REPUBLIKA.CO.ID, BEIJING -- Pemerintah China kembali menegaskan tidak berminat terlibat dalam kesepakatan kontrol senjata trilateral dengan Amerika Serikat (AS) dan Rusia. Kendati demikian, Beijing mendukung perpanjangan perjanjian kontrol senjata antara Washington dan Moskow.
"Ini adalah posisi kami yang jelas dan konsisten bahwa China tidak berniat untuk mengambil bagian dalam negosiasi kontrol senjata trilateral dengan AS dan Rusia. Posisi ini juga dipahami secara luas dan didukung oleh komunitas internasional, termasuk Rusia," kata juru bicara Kementerian Luar Negeri (Kemlu) China Zhao Lijian pada Jumat (23/10), dikutip laman resmi Kemlu China.
Dia pun menyinggung tentang perjanjian New Strategic Arms Reduction Treaty (START). Perjanjian itu ditandatangani pada 2010 dan akan berakhir pada Februari 2021. New START melarang Washington dan Moskow mengerahkan lebih dari 1.550 hulu ledak nuklir, membatasi rudal, dan pembom berbasis darat serta kapal selam yang mengirimnya.
"Tugas mendesak bagi AS adalah berhenti menyalahkan pihak lain, dengan sungguh-sungguh menanggapi seruan Rusia untuk memperpanjang New START, mewujudkan perpanjangannya yang mulus, dan atas dasar itu secara drastis mengurangi persenjataan nuklirnya untuk menciptakan kondisi bagi negara-negara bersenjata nuklir lainnya untuk bergabung dalam pembicaraan perlucutan senjata nuklir multilateral," kata Zhao.

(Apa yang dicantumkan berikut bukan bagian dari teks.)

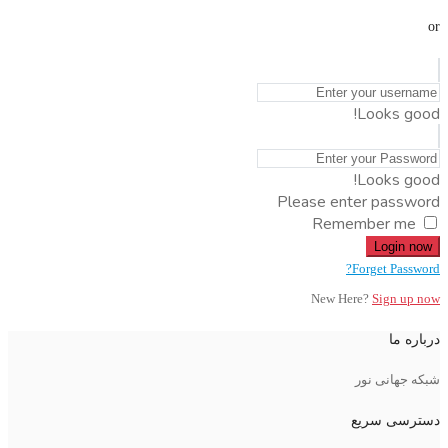
or
Looks good!
Looks good!
Please enter password
Remember me
Login now
Forget Password?
New Here?
Sign up now
درباره ما
شبکه جهانی نور
دسترسی سریع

Dia menekankan penolakan untuk bergabung dalam pembicaraan trilateral bukan berarti China menolak menjadi bagian dari upaya perlucutan senjata nuklir internasional. "China akan membahas berbagai tujuan mengenai stabilitas strategis dan perlucutan senjata nuklir dalam mekanisme lima negara senjata nuklir dan Konferensi Perlucutan Senjata," ujarnya.
Presiden AS Donald Trump berulang kali menyerukan agar China dilibatkan dalam perjanjian kontrol senjata nuklir. Namun Beijing selalu menolak seruan tersebut. Alasannya, kapasitas nuklir AS, juga Rusia, masih jauh melebihi China. Beijing sempat menyatakan siap terlibat dalam perjanjian nuklir. Namun AS, termasuk Rusia, harus terlebih dulu mengurangi kapasitas atau jumlah senjata nuklirnya.